Was it safe to look inside? Or was I about to make a fatal mistake?
Yet I couldn’t ignore the danger, and I certainly couldn’t run away and leave my parents to deal with it. There was nobody in the world who could handle this right now, except me.
Don’t panic,
I reminded myself. Then I picked up my old hockey stick, slid it under the bottom corner of the box, and flipped it aside.
There sat the relay, a silver egg on a nest of multicolored wiring. But no light came through the aperture, and the seam around its perimeter was intact.
It wasn’t active. In fact, it didn’t look as if it had powered on recently at all.
I exhaled, my tension draining away. There’d been a lightning storm not that long ago, and the monitoring device was plugged in to my old phone charger. Maybe a power surge had triggered a false alarm? I unplugged the charger and picked up the base, relay and all, for a closer look.
Sure enough, that was the answer. One of the capacitors had melted—my own fault for not using a surge protector. I was inspecting the scorched circuits to see how much I’d have to replace when Crackers started to whimper pathetically.
“Oh, all right, you,” I said, setting the relay down on the nightstand and crouching to unlock his crate. He trotted out, tail wagging, and pushed his cold nose into my hand. “I’ll take you outside in a—”
The lights flickered. The clock radio snapped on, blaring, and the remote-controlled curtains whirred open as the room went into its wake-up routine. I dived for the radio and was smacking it silent when a low hum vibrated the air behind me. “Oh
crap,”
I breathed and spun around—just in time to be blinded by an explosion of white, scintillating light.
Sparks danced across my retinas as I staggered back, tripped over the laundry basket, and fell, cracking my head against the wall. For three vital seconds I lay there in a daze, and by the time I scrambled to my feet, it was too late.
It hadn’t been a power surge that pinged my phone after all. Someone had been signaling the relay, trying to send a transmission through—and now that unwanted packet of information had finally arrived. All six foot three, 185 pounds of him, stretched across my bedroom carpet with his back arched in agony and the roots of his dyed brown hair glinting like gunmetal in the light. For an instant, his body glowed and flickered, and I could see the nightstand through it. Then he solidified and collapsed with a thud onto the floor.

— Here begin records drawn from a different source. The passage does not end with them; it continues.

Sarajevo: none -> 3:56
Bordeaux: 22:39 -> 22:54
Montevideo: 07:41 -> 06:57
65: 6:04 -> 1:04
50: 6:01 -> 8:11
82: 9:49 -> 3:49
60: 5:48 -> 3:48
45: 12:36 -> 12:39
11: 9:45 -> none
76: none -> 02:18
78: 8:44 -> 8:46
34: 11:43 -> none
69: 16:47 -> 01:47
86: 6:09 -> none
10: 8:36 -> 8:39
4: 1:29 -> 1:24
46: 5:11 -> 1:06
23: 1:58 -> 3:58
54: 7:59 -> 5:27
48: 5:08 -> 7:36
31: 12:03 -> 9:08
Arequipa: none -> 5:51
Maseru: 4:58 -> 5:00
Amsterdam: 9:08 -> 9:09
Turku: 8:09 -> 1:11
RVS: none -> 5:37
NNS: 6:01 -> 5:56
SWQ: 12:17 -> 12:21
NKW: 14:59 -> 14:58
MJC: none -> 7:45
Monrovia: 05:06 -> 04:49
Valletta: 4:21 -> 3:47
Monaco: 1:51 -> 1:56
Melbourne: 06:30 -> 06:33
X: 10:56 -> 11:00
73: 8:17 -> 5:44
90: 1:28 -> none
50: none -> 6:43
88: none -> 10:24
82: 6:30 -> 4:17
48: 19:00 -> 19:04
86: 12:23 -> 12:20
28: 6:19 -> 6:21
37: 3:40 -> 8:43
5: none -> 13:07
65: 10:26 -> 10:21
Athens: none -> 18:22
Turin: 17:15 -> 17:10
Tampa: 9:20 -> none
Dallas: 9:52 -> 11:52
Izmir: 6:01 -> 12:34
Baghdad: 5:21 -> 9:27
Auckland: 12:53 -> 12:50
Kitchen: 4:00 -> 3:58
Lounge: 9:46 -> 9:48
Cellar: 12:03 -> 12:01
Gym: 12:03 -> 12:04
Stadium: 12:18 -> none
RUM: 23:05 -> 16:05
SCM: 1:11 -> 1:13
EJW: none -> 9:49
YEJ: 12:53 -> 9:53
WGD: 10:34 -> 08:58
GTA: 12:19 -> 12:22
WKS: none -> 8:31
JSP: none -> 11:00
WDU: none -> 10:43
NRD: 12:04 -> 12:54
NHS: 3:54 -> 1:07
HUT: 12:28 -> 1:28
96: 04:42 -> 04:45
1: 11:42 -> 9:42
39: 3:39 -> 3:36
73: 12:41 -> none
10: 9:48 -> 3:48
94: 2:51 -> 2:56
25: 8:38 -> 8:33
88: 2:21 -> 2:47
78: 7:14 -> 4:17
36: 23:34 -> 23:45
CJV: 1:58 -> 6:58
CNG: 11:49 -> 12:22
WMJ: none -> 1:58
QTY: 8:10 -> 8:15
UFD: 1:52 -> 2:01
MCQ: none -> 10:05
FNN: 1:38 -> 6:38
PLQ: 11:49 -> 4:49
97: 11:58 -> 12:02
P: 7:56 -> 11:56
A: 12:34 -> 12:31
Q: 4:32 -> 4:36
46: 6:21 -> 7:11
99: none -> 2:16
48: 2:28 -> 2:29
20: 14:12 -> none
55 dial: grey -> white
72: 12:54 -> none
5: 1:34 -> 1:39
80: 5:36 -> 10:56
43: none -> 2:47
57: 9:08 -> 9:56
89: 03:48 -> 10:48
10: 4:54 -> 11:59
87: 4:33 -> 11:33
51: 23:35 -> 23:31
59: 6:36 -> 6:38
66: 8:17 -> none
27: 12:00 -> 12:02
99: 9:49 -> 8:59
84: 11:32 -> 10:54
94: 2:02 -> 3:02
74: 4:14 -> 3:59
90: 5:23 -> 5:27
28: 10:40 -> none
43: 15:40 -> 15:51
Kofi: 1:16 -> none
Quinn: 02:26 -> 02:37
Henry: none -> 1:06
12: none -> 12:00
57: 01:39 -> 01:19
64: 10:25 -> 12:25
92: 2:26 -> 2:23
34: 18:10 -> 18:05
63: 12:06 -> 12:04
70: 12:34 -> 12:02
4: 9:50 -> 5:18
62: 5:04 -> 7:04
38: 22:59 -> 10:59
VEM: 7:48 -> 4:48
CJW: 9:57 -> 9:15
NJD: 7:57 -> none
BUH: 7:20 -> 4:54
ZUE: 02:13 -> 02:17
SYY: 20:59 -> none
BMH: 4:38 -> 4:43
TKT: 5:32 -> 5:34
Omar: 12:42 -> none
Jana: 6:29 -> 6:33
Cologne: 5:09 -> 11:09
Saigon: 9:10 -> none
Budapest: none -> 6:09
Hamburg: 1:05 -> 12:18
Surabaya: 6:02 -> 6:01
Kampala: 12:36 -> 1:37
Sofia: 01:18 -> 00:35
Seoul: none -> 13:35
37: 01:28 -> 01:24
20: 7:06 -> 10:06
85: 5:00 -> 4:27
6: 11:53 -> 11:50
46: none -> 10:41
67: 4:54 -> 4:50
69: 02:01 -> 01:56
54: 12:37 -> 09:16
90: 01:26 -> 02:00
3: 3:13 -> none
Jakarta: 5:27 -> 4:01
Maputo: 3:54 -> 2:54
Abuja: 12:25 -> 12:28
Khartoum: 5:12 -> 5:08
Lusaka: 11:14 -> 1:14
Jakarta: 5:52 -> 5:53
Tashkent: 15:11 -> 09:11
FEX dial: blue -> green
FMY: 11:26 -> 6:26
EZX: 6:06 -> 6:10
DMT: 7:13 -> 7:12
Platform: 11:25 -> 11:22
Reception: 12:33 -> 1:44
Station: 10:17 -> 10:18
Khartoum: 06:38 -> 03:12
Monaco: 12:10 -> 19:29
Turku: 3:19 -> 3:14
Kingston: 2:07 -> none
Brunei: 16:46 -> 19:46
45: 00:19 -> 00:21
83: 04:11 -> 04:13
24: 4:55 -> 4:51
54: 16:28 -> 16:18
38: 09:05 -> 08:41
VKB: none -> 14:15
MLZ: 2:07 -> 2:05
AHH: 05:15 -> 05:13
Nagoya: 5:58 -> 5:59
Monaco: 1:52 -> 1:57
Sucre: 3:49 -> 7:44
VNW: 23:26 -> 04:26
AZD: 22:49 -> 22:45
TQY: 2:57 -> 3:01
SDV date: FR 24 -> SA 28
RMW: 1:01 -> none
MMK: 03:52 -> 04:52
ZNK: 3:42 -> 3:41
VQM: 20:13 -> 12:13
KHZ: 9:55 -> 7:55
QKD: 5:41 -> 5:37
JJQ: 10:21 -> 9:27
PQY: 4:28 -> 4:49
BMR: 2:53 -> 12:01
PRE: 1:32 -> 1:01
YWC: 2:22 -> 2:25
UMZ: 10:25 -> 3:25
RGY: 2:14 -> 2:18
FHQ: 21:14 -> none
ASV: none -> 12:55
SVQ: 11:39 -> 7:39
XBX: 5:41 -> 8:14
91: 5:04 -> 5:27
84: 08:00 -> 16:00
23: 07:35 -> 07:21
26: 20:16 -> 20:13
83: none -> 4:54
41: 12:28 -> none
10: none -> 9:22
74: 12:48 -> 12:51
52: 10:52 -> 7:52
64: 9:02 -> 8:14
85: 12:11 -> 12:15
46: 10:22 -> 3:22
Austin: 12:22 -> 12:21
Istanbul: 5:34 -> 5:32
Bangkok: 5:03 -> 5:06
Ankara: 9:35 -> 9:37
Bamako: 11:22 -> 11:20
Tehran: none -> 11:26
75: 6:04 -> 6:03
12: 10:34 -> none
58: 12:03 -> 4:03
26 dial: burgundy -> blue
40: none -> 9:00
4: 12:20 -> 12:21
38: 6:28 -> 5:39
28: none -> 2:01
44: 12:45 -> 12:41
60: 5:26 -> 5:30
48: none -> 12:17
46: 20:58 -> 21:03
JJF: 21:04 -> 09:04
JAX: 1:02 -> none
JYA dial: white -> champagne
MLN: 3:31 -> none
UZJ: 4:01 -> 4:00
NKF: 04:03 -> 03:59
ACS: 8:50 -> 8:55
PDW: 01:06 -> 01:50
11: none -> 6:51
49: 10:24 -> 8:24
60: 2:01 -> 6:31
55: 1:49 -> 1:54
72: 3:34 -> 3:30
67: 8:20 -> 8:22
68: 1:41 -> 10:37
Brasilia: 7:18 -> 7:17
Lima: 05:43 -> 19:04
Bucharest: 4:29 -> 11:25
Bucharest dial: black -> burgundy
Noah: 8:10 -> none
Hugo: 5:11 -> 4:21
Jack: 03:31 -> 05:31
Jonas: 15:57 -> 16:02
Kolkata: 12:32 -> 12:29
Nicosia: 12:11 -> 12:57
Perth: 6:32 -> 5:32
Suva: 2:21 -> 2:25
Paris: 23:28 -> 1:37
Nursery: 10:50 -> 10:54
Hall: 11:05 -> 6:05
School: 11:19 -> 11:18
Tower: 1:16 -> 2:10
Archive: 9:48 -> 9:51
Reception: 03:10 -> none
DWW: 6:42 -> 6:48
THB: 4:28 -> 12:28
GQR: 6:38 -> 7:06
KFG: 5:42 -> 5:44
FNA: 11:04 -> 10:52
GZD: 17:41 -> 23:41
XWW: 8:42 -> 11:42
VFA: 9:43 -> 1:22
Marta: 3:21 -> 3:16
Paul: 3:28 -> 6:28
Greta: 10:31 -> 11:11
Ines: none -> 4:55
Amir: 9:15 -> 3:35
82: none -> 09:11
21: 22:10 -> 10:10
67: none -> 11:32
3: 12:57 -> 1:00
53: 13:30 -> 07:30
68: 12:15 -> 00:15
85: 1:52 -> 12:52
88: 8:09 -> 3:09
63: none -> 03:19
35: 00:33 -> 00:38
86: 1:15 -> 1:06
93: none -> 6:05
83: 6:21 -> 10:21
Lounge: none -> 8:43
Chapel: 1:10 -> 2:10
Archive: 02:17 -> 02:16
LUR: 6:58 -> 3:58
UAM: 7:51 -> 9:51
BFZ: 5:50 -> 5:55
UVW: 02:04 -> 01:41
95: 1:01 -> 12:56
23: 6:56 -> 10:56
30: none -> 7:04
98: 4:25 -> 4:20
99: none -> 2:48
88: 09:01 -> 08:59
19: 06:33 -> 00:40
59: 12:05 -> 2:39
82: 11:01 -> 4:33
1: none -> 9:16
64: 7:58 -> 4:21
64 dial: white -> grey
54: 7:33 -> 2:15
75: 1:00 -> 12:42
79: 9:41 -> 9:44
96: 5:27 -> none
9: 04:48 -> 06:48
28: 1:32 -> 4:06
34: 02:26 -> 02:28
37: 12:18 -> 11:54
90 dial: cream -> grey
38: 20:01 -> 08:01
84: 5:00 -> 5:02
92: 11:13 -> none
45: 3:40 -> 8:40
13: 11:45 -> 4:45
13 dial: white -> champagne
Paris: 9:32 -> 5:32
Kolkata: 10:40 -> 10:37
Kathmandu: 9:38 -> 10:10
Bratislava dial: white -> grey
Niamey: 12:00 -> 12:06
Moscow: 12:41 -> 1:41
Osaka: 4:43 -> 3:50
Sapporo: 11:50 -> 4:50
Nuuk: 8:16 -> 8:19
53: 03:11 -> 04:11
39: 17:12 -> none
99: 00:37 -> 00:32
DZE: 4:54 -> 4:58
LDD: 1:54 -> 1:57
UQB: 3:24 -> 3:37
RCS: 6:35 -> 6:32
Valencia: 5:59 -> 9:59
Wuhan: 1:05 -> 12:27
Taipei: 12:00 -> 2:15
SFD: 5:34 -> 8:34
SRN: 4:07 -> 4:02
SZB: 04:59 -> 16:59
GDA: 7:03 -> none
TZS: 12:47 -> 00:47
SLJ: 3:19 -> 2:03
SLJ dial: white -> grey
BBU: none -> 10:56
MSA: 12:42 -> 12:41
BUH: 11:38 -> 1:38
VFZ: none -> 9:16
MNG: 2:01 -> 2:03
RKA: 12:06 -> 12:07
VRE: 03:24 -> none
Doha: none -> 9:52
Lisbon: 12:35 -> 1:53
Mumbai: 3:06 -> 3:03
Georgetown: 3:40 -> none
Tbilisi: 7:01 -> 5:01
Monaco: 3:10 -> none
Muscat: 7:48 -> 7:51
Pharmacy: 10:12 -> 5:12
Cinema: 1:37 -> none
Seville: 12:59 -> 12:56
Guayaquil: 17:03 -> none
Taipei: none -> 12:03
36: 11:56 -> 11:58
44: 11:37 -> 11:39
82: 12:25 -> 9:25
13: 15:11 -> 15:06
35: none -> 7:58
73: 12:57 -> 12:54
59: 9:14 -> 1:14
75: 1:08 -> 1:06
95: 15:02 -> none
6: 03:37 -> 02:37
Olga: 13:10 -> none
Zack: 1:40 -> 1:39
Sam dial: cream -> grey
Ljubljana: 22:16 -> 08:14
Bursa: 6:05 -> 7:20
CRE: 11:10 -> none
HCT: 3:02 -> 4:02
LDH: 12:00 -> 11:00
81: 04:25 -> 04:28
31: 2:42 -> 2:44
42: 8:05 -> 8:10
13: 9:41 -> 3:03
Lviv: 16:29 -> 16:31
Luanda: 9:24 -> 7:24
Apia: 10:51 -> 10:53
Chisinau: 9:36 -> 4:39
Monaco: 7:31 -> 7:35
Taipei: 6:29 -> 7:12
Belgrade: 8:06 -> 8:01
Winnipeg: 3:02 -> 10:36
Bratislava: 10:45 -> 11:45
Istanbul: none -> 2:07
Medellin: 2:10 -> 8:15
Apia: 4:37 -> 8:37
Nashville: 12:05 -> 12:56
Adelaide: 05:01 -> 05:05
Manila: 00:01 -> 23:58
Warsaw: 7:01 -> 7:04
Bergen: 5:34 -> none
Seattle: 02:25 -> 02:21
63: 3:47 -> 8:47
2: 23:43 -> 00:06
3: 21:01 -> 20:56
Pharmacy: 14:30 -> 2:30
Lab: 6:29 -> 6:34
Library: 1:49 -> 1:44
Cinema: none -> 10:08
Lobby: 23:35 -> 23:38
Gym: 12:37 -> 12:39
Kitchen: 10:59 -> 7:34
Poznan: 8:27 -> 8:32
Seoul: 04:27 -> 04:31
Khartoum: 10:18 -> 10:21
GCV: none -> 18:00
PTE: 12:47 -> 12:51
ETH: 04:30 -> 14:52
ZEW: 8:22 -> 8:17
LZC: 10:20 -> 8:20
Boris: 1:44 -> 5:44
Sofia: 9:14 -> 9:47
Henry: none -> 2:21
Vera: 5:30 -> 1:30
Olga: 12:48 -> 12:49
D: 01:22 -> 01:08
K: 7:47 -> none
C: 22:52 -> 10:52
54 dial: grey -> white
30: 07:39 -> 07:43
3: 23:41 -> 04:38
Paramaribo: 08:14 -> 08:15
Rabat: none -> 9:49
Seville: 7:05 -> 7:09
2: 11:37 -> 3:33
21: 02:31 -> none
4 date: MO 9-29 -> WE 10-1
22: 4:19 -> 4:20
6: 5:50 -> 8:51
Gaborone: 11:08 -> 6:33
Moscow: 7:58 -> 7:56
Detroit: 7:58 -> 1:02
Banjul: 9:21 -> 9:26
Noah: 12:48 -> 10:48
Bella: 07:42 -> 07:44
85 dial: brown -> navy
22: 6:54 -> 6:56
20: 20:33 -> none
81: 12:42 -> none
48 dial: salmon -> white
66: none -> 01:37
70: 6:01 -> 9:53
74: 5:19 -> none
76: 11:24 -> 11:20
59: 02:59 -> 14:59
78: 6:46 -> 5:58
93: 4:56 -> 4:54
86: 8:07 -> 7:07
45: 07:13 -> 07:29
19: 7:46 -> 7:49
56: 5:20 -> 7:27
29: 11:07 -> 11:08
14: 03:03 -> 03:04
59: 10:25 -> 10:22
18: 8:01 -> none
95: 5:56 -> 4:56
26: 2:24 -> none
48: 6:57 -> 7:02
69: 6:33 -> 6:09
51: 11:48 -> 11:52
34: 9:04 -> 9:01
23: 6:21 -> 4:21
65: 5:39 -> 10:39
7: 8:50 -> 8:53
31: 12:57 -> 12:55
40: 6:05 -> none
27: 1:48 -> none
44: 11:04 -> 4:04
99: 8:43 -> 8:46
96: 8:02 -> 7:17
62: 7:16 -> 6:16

Crackers yelped and scuttled behind me. But I stood riveted, staring at the new arrival. His dark grey uniform shirt was wrinkled and half untucked, one shoulder ripped at the seam as though he’d been fighting. His eyes were closed, and his lips were pulled back from his teeth in a grimace. But he didn’t move, and he didn’t appear to be breathing. Misgiving flashed inside me, and I was stooping to check his pulse when he stirred, groaned, and slowly opened his eyes.
The look on his face when he saw me was extraordinary—but the dismay turned quickly to resignation. “Tori,” he murmured, struggling up onto his elbows. “Your hair’s different. How long…?”
Even in my half-stupefied state, I knew what he was asking. “Since I saw you last? About six months.”
His brow creased in dismay. “Six …
no.
Is that all, really?”
Some people might have been charmed by the absentminded professor routine, but I had no patience with it. “You just scared the crap out of me, Faraday!” I snapped. “If you were planning to come after Alison all along, you could at least have let one of us know!”
He was silent.
“Is it safe?” I demanded. “Is it over now? Or do we still have to worry about—”
But Sebastian wasn’t listening. He had gone absolutely still, staring at something behind me.
Dread zapped into me, lighting up every nerve in my body. I whirled—
And there stood Milo in the doorway, my phone clutched in one hand.
“Um,” he said in a voice that cracked over two octaves, “you dropped this.”
0 0 1 1 0 0
I was so furious I couldn’t even be scared. I grabbed Milo by the collar—he was still wearing his green polo from work—and twisted my fist up under his chin. “What are you doing here?” I demanded. “What makes you think you can just walk into my house?”
“Tori,” said Sebastian Faraday in his deep, smooth voice, but I shot him a glare and he fell silent. He had no idea what was going on here, and I was
not
going to let him pull that Wise Older Brother act on me.
“Your phone fell out of your pocket when you got out of the truck,” gasped Milo, his Adam’s apple bobbing against my knuckles. He had seven inches and sixty pounds on me, but it didn’t seem to have occurred to him to free himself by force. “I only noticed after we drove away. And I knew you’d want it back, so I got Jon to let me off at the corner, but when I got to your place the door was open, and I remembered how upset you’d looked before and I thought…”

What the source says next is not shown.